Chandler, 51, said his narrow win was educational.
"If nothing else, the 2010 election showed us that anything can happen in a two-year period," he said. "The 2010 election was quite dramatically different from the 2008 election. And the 2012 election may be dramatically different from the 2010 election."
The Chandler-Barr contest was one of a handful nationwide that remained undecided going into this week.
Chandler — the grandson of A.B. "Happy" Chandler, a popular one-time Kentucky governor and senator — struggled during the campaign to withstand a massive Republican surge nationally that swept the GOP to control of the U.S. House of Representatives.
Chandler had 119,812 votes, or 50.1 percent, to Barr's 119,164 votes, or 49.9 percent.
A recanvass is a machine-by-machine review of vote totals produced by county election officials. The cost of a recanvass is minimal and is done by the counties, said Les Fugate, spokesman for the secretary of state's office.
"The recanvass, as in most cases, didn't really change the results very much," said Kentucky Secretary of State Trey Grayson. "... But it's important to make sure that the math was checked, that the numbers were accurate."
Barr said he could find no reason to justify a recount, which would have required each ballot to be counted again.
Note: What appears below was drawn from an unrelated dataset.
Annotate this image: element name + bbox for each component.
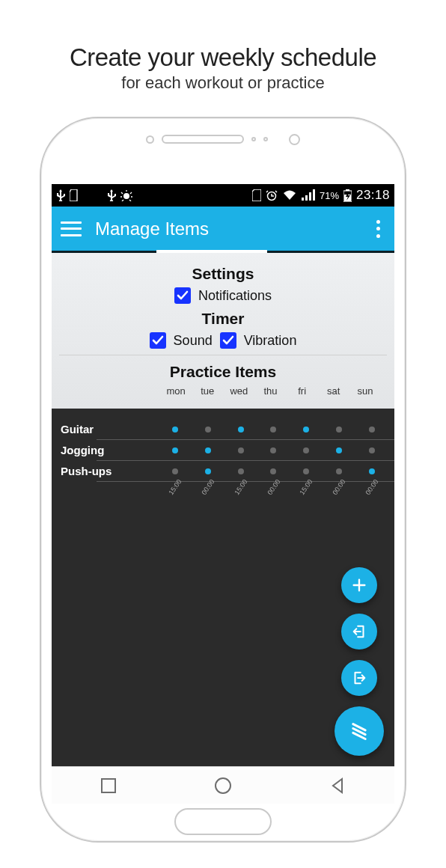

A candidate who asks for a recount has to pay for it.
Barr said he plans to return to his law practice in the short term and would talk about his political future later. He told supporters he was proud of his campaign.
"We overcame the odds, ignored the critics and made this one of the most competitive congressional races in the nation against one of the most well-known names in Kentucky politics."
The Chandler victory completed a status quo federal election in Kentucky in which all six U.S. House incumbents — four Republicans and two Democrats — were re-elected.
Republicans also held on to a U.S. Senate seat when Republican tea party favorite Rand Paul defeated Democratic Attorney General Jack Conway. Paul replaces Republican U.S. Sen. Jim Bunning, who did not seek a third term.
The state Board of Elections is scheduled to meet Nov. 22 to certify election results.
Chandler was first elected to Congress in a 2004 special election to fill the term of Republican Ernie Fletcher, who left Congress to become governor. Fletcher defeated Chandler in the 2003 governor's race.
Barr worked as deputy counsel to then-Gov. Fletcher.
The candidates and outside groups spent heavily on TV ads during the campaign. Chandler touted his work lining up federal spending for the Lexington-based 6th district. Barr ran spots that criticized the rising national debt, saying "career politicians in Washington are bankrupting our country."